## PROBLEM STATEMENT
Comb through the entries for "selected" and pull out each line that holds it.

*** MATERIAL FOR THE TASK Section Begins ***

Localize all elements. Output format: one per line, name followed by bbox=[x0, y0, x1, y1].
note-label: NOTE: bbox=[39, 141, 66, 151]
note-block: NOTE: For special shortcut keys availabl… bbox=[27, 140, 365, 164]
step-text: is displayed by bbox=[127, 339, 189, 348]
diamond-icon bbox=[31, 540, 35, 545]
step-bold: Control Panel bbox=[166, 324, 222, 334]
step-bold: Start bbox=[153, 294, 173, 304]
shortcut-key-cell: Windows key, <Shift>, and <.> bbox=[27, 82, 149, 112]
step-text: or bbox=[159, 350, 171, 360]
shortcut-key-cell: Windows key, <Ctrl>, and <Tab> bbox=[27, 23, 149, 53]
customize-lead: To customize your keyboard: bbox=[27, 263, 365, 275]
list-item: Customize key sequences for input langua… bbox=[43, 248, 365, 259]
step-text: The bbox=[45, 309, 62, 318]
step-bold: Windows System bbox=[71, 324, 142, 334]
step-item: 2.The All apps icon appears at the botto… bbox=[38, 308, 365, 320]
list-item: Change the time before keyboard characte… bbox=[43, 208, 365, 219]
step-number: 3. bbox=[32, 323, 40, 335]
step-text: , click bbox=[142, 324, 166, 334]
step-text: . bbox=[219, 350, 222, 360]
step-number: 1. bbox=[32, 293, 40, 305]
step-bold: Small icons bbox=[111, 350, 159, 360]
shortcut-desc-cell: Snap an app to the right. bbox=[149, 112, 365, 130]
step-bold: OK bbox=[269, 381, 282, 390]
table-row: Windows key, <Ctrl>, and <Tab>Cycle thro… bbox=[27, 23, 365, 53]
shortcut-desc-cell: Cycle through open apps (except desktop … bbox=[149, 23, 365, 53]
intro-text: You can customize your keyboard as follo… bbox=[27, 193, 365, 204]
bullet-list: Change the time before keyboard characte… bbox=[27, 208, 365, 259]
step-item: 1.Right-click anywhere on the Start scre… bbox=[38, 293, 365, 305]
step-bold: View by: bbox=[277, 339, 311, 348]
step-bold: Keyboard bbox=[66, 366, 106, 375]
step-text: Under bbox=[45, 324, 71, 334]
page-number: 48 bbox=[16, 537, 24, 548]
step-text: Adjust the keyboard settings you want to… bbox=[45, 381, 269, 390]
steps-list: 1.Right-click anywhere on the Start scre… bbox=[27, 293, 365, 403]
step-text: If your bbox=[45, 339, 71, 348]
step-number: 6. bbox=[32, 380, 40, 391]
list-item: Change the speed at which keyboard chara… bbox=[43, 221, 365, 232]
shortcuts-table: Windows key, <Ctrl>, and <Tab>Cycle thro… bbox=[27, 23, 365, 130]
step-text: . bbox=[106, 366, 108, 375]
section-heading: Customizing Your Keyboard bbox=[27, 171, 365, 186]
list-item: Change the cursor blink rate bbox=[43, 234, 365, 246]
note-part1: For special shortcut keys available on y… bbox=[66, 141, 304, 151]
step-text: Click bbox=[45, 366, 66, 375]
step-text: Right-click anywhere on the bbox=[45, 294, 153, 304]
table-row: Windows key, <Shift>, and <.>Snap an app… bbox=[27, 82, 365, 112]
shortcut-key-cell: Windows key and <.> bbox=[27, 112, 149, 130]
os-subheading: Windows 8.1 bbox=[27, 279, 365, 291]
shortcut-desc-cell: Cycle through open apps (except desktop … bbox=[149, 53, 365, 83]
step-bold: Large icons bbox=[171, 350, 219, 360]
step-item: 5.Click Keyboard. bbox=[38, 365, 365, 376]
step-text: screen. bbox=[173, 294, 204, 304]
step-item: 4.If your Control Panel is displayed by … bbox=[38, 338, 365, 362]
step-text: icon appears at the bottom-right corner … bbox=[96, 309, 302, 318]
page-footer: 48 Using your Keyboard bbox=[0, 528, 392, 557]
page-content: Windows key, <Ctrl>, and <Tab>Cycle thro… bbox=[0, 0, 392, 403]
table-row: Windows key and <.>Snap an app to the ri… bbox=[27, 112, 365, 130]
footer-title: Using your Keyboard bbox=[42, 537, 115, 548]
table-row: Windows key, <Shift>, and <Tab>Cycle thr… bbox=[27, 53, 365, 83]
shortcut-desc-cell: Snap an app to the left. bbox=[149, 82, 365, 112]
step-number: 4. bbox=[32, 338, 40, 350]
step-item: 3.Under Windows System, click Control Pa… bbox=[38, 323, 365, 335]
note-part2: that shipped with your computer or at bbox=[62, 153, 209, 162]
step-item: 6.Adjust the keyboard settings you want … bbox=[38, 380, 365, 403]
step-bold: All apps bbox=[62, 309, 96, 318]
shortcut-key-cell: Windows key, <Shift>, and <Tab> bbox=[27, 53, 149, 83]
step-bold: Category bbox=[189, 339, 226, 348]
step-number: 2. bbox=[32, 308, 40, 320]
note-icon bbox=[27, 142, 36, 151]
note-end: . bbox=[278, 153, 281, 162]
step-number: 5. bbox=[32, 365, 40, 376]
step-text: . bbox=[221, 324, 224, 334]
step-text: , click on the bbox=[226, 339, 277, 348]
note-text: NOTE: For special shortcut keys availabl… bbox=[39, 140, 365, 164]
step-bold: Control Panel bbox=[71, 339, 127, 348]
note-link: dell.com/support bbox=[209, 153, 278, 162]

*** MATERIAL FOR THE TASK Section Ends ***
*** MATERIAL FOR THE TASK Section Begins ***

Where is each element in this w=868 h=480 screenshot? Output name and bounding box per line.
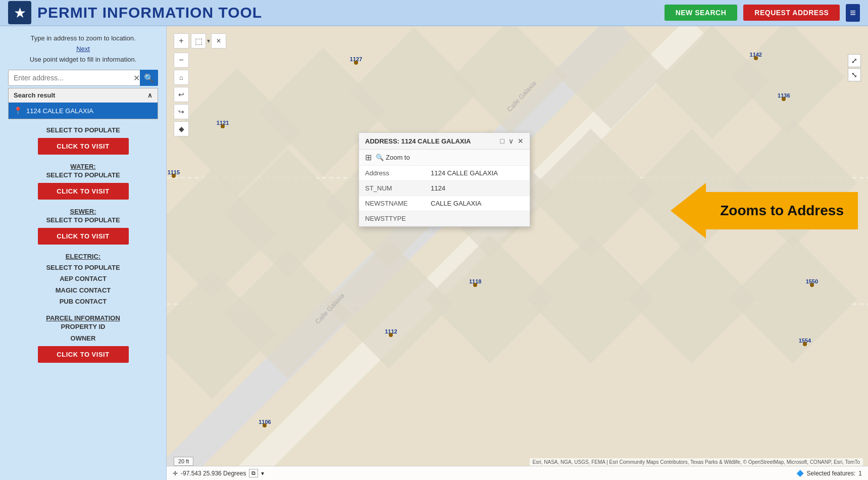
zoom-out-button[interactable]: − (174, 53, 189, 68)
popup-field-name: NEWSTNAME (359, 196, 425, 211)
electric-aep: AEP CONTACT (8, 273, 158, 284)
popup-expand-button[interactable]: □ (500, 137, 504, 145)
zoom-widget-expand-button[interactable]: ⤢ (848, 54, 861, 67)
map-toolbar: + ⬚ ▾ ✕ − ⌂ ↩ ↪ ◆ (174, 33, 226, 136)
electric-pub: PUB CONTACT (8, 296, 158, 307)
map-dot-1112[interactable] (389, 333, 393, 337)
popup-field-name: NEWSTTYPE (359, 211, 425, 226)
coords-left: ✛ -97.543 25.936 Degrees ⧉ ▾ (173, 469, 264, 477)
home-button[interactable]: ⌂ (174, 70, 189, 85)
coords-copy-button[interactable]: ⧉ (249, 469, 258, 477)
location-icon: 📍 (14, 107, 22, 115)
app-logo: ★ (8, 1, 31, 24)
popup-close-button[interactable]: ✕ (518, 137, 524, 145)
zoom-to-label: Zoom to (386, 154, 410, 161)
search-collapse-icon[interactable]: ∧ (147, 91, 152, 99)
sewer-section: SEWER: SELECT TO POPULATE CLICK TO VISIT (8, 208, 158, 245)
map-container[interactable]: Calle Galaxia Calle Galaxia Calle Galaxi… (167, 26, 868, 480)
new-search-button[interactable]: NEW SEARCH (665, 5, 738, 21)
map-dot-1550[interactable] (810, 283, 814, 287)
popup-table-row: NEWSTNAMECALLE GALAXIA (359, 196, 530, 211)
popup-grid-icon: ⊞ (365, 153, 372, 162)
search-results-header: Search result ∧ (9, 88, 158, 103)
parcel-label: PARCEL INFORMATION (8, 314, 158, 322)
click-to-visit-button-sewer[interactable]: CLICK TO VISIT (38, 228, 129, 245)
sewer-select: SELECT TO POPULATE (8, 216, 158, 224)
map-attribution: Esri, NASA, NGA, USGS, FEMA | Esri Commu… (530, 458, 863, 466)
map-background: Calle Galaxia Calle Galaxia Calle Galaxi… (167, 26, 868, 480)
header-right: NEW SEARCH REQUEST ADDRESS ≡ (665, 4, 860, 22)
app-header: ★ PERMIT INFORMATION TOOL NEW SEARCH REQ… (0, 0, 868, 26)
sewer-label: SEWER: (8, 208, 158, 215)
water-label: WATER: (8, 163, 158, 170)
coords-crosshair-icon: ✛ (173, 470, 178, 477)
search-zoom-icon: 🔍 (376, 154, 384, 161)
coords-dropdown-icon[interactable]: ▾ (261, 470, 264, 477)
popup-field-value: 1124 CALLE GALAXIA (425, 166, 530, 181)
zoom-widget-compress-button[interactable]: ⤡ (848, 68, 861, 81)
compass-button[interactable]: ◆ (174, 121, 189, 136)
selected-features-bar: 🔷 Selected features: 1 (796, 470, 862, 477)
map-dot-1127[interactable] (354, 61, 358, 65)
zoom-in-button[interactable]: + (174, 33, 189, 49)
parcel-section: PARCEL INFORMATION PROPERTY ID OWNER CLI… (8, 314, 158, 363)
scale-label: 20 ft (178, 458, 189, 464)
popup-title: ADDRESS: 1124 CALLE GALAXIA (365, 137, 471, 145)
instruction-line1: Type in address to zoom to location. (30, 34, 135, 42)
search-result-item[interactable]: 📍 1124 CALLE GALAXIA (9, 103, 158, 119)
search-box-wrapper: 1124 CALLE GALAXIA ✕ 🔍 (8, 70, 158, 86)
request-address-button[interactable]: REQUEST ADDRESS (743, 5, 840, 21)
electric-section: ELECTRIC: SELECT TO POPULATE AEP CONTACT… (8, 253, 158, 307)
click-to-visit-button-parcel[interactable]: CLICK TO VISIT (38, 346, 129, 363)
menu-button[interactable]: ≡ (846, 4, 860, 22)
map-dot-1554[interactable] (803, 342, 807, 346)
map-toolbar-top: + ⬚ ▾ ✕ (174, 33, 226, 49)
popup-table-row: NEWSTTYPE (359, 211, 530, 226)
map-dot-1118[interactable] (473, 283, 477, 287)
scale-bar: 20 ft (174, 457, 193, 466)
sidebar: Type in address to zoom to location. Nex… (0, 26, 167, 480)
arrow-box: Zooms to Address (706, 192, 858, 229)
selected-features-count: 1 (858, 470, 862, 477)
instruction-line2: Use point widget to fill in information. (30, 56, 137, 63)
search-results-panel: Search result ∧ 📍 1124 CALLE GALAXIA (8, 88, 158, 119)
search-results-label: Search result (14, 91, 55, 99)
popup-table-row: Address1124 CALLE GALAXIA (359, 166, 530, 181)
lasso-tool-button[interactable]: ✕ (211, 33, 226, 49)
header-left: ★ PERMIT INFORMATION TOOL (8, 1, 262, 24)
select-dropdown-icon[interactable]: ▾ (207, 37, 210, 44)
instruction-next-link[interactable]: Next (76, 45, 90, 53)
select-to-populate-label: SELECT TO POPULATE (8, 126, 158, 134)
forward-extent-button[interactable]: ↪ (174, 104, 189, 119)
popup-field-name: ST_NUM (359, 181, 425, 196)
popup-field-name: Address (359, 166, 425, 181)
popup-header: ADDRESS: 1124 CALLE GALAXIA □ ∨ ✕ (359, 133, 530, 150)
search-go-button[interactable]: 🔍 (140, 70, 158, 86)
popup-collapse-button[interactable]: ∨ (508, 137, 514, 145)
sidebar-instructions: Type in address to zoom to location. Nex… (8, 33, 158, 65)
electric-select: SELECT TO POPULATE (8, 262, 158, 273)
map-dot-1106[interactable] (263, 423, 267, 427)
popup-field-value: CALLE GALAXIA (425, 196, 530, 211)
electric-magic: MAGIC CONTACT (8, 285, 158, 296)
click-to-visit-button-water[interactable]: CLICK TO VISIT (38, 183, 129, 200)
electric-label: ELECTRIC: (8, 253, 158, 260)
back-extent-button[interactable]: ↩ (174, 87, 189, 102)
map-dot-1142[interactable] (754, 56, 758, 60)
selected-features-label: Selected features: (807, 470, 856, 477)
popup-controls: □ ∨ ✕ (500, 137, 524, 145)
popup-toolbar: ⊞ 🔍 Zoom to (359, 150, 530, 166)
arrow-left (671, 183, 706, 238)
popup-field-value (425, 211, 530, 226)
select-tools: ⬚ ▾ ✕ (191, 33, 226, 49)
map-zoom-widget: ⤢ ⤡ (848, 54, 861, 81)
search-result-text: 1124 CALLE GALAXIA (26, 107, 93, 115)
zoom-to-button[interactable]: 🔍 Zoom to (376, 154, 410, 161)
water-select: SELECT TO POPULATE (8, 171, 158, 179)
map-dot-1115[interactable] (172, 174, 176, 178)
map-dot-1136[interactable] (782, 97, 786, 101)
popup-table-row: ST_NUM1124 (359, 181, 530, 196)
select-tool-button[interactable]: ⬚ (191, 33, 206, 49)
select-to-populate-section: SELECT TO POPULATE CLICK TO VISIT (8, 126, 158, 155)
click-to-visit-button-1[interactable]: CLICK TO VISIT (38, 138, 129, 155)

*** MATERIAL FOR THE TASK Section Ends ***
*** MATERIAL FOR THE TASK Section Begins ***

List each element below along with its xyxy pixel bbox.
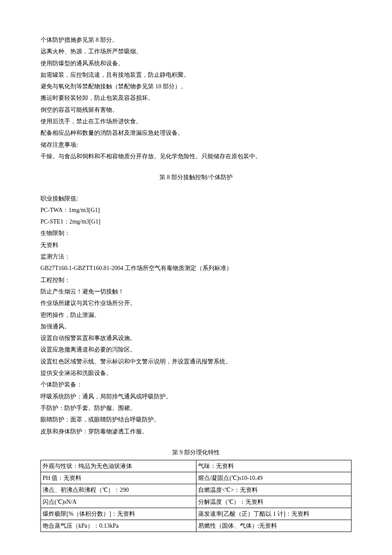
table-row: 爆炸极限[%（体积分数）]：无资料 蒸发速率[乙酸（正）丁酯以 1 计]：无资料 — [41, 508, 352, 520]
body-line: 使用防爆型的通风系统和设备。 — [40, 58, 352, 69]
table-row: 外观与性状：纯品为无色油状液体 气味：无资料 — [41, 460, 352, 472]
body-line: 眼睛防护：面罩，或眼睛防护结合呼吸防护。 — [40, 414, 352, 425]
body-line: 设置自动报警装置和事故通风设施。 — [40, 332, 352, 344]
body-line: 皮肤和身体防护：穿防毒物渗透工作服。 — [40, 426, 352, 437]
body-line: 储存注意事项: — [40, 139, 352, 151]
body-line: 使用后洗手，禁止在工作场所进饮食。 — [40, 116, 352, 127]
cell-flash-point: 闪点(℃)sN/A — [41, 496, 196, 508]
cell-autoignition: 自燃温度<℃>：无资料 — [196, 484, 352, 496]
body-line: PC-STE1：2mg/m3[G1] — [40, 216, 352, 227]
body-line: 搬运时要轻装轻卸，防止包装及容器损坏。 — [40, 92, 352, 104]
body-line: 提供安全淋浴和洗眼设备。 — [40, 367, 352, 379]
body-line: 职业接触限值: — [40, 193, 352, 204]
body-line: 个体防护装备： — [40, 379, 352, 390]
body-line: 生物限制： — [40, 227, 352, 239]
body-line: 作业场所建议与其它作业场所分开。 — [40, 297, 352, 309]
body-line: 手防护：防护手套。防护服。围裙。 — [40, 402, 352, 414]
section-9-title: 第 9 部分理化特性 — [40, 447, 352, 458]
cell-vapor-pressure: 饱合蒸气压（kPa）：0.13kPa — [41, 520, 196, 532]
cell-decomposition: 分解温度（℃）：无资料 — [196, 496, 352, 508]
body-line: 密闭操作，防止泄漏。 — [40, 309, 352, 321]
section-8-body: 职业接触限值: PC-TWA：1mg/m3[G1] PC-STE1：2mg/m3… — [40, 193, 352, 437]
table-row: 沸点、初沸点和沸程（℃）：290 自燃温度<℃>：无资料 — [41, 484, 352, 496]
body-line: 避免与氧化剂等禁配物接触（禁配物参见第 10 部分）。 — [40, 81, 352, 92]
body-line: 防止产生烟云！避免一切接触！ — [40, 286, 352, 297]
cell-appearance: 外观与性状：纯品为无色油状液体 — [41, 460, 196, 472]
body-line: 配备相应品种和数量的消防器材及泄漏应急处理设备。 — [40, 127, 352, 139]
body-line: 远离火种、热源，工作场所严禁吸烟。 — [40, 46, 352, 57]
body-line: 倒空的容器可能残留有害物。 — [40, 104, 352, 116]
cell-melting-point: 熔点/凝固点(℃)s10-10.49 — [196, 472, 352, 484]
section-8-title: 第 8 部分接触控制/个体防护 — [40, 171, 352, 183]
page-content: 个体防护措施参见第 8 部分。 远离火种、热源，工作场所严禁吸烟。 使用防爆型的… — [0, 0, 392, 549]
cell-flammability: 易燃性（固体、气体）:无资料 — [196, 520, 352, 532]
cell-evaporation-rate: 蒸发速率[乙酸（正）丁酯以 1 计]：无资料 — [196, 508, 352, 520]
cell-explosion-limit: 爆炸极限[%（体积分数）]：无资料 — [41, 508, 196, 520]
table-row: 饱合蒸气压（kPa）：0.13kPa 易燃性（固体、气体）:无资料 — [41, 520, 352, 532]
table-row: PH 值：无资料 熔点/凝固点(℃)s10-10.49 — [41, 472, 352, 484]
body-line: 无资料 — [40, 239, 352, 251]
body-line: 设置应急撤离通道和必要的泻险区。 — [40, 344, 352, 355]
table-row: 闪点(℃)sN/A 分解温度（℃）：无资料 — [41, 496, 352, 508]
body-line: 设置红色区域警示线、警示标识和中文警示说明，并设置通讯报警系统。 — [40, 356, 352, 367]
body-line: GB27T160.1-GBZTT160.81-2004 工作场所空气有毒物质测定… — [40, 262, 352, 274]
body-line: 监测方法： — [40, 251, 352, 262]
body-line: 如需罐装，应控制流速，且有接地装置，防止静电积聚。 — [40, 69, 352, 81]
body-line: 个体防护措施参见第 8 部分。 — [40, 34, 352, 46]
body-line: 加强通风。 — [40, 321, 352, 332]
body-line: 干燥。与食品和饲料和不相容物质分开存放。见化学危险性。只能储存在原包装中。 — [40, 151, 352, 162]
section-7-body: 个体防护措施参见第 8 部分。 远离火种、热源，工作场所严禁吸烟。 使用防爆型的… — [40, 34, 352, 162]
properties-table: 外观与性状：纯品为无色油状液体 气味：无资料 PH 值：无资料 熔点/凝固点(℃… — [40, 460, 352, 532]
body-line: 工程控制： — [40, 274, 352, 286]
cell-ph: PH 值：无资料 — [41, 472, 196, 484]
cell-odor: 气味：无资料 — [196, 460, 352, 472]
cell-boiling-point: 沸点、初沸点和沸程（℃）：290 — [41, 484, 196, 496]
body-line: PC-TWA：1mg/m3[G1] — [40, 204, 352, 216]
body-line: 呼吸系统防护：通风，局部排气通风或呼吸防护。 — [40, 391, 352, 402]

*** MATERIAL FOR THE TASK Section Ends ***

## RESPONSE BELOW
selected-features-bar: 🔷 Selected features: 1 (796, 470, 862, 477)
selected-features-count: 1 (858, 470, 862, 477)
selected-features-label: Selected features: (807, 470, 856, 477)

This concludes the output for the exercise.